In 1568, King Philip II of Spain had given to the noble Vespasian Gonzaga, mandated to carry out a plan of defense of the Mediterranean coast of Spain.

For that, similarly, had already done in the Kingdom of Sicily in 1547 and 1552 with Ferramolino and Pietro del Grado, the nobleman was accompanied by an expert, the Antonelli, derived from inspection and the planned construction of the fortifications of port city of Cartagena, the coast of the Kingdom of Valencia and the African ports of Oran and Mazalquivir.

Within this project of fortification of the coast of Spain and Africa, was built a series of towers along the coast, the coast of the Kingdom of Murcia and Valencia, and was undertaken the reconstruction of the Castle of Santa Barbara overlooking Alicante (Spain) in 1562, the construction of the Benidorm Palace and the Tower of Santa Faz in Alicante in 1575 and the reservoir of Tibi (1580). In addition, the walls were built to protect Peñíscola.

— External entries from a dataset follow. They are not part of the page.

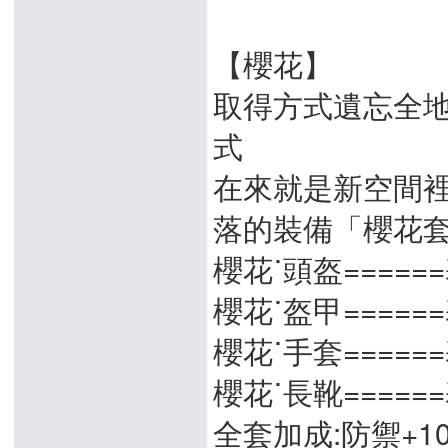
【櫻花】
取得方式遺忘全地
式
在來就是新空間
落的裝備「櫻花
櫻花˙頭盔======基
櫻花˙盔甲======基
櫻花˙手套======基
櫻花˙長靴======基
全套加成:防禦+10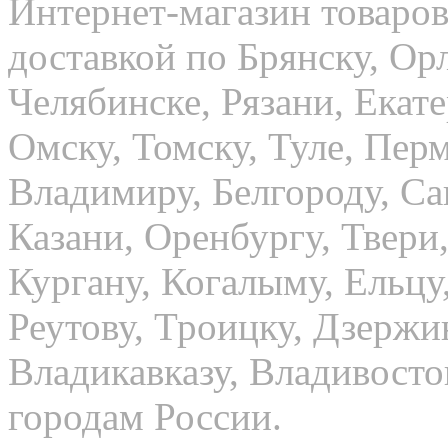
Интернет-магазин товаров
доставкой по Брянску, Орл
Челябинске, Рязани, Екат
Омску, Томску, Туле, Пер
Владимиру, Белгороду, Са
Казани, Оренбургу, Твери,
Кургану, Когалыму, Ельцу
Реутову, Троицку, Дзержи
Владикавказу, Владивосто
городам России.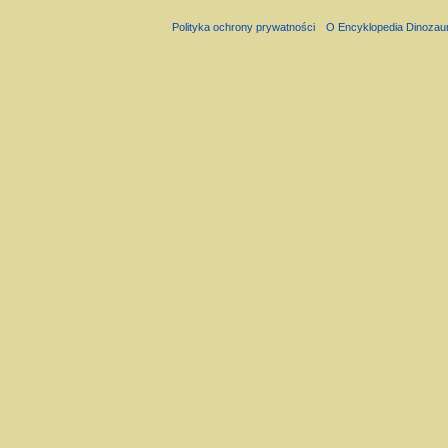
Polityka ochrony prywatności
O Encyklopedia Dinozau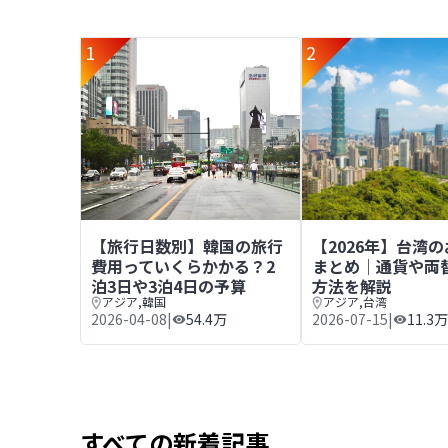
1
2
【旅行日数別】韓国の旅行費用っていくらかかる？2
【2026年】台湾
【旅行日数別】韓国の旅行
【2026年】台湾
費用っていくらかかる？2
まとめ｜通貨や両
泊3日や3泊4日の予算
方法を解説
アジア
,
韓国
アジア
,
台湾
2026-04-08
|
54.4万
2026-07-15
|
11.3万
すべての新着記事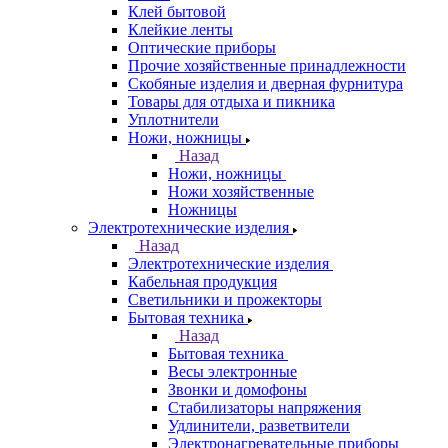
Клей бытовой
Клейкие ленты
Оптические приборы
Прочие хозяйственные принадлежности
Скобяные изделия и дверная фурнитура
Товары для отдыха и пикника
Уплотнители
Ножи, ножницы
Назад
Ножи, ножницы
Ножи хозяйственные
Ножницы
Электротехнические изделия
Назад
Электротехнические изделия
Кабельная продукция
Светильники и прожекторы
Бытовая техника
Назад
Бытовая техника
Весы электронные
Звонки и домофоны
Стабилизаторы напряжения
Удлинители, разветвители
Электронагревательные приборы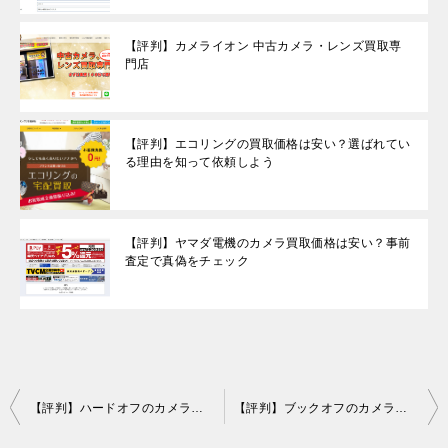
【評判】カメライオン 中古カメラ・レンズ買取専
門店
【評判】エコリングの買取価格は安い？選ばれてい
る理由を知って依頼しよう
【評判】ヤマダ電機のカメラ買取価格は安い？事前
査定で真偽をチェック
投
【評判】ハードオフのカメラの買取価格は相場より安い？損や失敗を防ぐ方法
【評判】ブックオフのカメラ買取ってどう？買取価格が安いのに人気の理由
稿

From 1580 he devoted himself to the study of the navigability of the river Tagus from Lisbon to Toledo, a project that never became a reality (there is a satirical novel of Ricardo Sanchez Candelas, who took over the project entitled: "Navigated only his dreams".

In the early 1580s he participated in the designs of fortifications planned to be built in the Strait of Magellan to prevent the entry of non-Spanish ships to the Pacific from the Atlantic. The Spanish settlement attempt of the strait had however by 1587 turned into failure with only a few colonist surviving starvation and disease.